Mercy Medical Center in Sioux City has agreed to pay the federal government $400,000 to settle allegations that it violated the False Claims Act by inflating charges for heart patients’ care.
The settlement resolves allegations that Mercy inflated charges for Medicare, Medicaid, Tricare and Federal Employees Health Benefits Program heart patients to obtain additional reimbursement from those federal health care programs. Congress provided for additional payments, called outlier payments, to provide an incentive for hospitals to treat patients when the cost of care is unusually high.
According to court documents, the government alleged that between March 1999 and August 2003 the hospital inflated its charges for certain inpatient heart procedures, and accepted payment for the same. The government also contends that Mercy submitted false and misleading statements involving Medicare and Medicaid cost reports for Oakland Memorial Hospital in Oakland, Neb. during fiscal years 2003 through 2006.

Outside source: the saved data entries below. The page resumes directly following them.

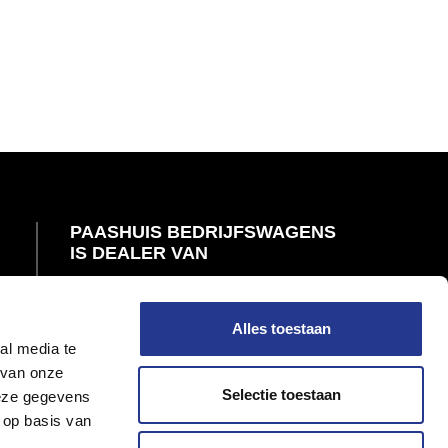
PAASHUIS BEDRIJFSWAGENS
IS DEALER VAN
Alles toestaan
al media te
 van onze
Selectie toestaan
deze gegevens
 op basis van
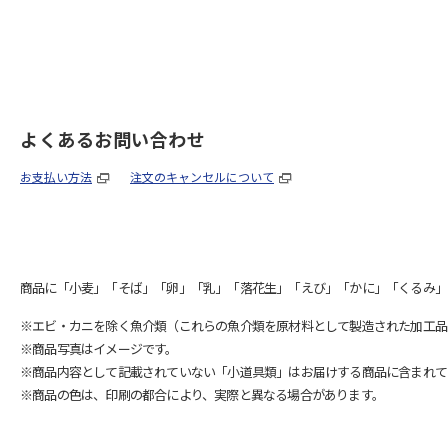
よくあるお問い合わせ
お支払い方法
注文のキャンセルについて
商品に「小麦」「そば」「卵」「乳」「落花生」「えび」「かに」「くるみ」
※エビ・カニを除く魚介類（これらの魚介類を原材料として製造された加工品
※商品写真はイメージです。
※商品内容として記載されていない「小道具類」はお届けする商品に含まれて
※商品の色は、印刷の都合により、実際と異なる場合があります。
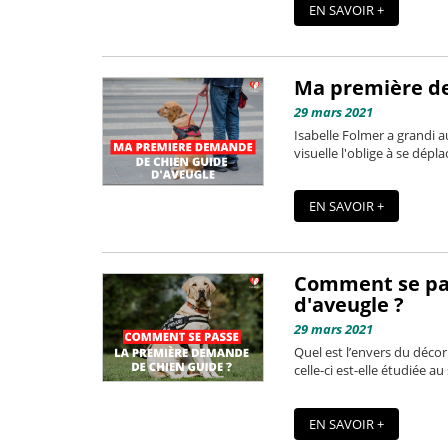
EN SAVOIR +
Ma première de
29 mars 2021
Isabelle Folmer a grandi a
visuelle l'oblige à se dépl
EN SAVOIR +
Comment se pas
d'aveugle ?
29 mars 2021
Quel est l’envers du déc
celle-ci est-elle étudiée a
EN SAVOIR +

The monetary agreement did not require Mercy to admit to wrongdoing.
“Health care providers knowingly overcharging federal health care programs will be made to pay the price,” said Stephanie Rose, U.S. Attorney for the Northern District of Iowa. “The integrity of the federal health care system for the citizens of Iowa depends on honest dealings, and this office will continue to root out fraudulent claims.”